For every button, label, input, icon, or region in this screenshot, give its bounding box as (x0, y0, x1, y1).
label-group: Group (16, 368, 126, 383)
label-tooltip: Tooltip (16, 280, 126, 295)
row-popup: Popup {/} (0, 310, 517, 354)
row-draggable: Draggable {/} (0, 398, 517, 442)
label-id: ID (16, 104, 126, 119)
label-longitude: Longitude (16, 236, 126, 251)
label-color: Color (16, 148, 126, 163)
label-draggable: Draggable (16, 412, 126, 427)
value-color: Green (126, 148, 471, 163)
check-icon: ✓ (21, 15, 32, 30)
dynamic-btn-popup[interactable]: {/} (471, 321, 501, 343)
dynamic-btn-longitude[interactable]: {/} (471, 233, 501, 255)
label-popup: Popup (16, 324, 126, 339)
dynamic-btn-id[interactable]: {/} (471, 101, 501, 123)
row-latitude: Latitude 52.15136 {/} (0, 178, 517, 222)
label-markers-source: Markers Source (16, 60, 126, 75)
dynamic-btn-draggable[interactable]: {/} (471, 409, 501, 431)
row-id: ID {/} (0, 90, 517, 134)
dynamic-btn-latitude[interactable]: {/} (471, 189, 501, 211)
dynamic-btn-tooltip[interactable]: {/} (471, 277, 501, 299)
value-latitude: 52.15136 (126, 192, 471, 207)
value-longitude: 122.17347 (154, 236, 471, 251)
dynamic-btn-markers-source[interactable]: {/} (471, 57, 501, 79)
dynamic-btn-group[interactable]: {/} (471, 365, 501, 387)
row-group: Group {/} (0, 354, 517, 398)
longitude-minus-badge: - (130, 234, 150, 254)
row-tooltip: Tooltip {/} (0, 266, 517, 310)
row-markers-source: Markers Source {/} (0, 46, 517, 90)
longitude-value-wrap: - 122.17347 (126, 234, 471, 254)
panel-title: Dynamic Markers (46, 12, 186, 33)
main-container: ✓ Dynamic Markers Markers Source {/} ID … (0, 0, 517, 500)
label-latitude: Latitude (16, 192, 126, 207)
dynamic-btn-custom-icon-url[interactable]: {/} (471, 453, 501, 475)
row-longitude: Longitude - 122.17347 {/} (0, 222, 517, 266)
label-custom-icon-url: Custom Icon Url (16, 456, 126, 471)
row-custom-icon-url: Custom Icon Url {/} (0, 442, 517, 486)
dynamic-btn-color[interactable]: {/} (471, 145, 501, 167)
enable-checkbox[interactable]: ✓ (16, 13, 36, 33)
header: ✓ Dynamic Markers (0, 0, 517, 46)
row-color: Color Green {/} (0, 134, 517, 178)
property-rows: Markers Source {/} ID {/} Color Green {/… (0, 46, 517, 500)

**Work task:** Repeat all entries. Match them exactly.

**Problem solution:**
For every button, label, input, icon, or region in this screenshot, give its bounding box as (x0, y0, x1, y1).
label-group: Group (16, 368, 126, 383)
label-tooltip: Tooltip (16, 280, 126, 295)
row-popup: Popup {/} (0, 310, 517, 354)
row-draggable: Draggable {/} (0, 398, 517, 442)
label-id: ID (16, 104, 126, 119)
label-longitude: Longitude (16, 236, 126, 251)
label-color: Color (16, 148, 126, 163)
label-draggable: Draggable (16, 412, 126, 427)
value-color: Green (126, 148, 471, 163)
check-icon: ✓ (21, 15, 32, 30)
dynamic-btn-popup[interactable]: {/} (471, 321, 501, 343)
dynamic-btn-longitude[interactable]: {/} (471, 233, 501, 255)
label-popup: Popup (16, 324, 126, 339)
dynamic-btn-id[interactable]: {/} (471, 101, 501, 123)
row-latitude: Latitude 52.15136 {/} (0, 178, 517, 222)
label-markers-source: Markers Source (16, 60, 126, 75)
dynamic-btn-draggable[interactable]: {/} (471, 409, 501, 431)
row-id: ID {/} (0, 90, 517, 134)
dynamic-btn-latitude[interactable]: {/} (471, 189, 501, 211)
dynamic-btn-tooltip[interactable]: {/} (471, 277, 501, 299)
value-latitude: 52.15136 (126, 192, 471, 207)
value-longitude: 122.17347 (154, 236, 471, 251)
dynamic-btn-markers-source[interactable]: {/} (471, 57, 501, 79)
dynamic-btn-group[interactable]: {/} (471, 365, 501, 387)
row-group: Group {/} (0, 354, 517, 398)
longitude-minus-badge: - (130, 234, 150, 254)
row-tooltip: Tooltip {/} (0, 266, 517, 310)
row-markers-source: Markers Source {/} (0, 46, 517, 90)
longitude-value-wrap: - 122.17347 (126, 234, 471, 254)
panel-title: Dynamic Markers (46, 12, 186, 33)
main-container: ✓ Dynamic Markers Markers Source {/} ID … (0, 0, 517, 500)
label-latitude: Latitude (16, 192, 126, 207)
dynamic-btn-custom-icon-url[interactable]: {/} (471, 453, 501, 475)
row-longitude: Longitude - 122.17347 {/} (0, 222, 517, 266)
label-custom-icon-url: Custom Icon Url (16, 456, 126, 471)
row-custom-icon-url: Custom Icon Url {/} (0, 442, 517, 486)
dynamic-btn-color[interactable]: {/} (471, 145, 501, 167)
enable-checkbox[interactable]: ✓ (16, 13, 36, 33)
header: ✓ Dynamic Markers (0, 0, 517, 46)
row-color: Color Green {/} (0, 134, 517, 178)
property-rows: Markers Source {/} ID {/} Color Green {/… (0, 46, 517, 500)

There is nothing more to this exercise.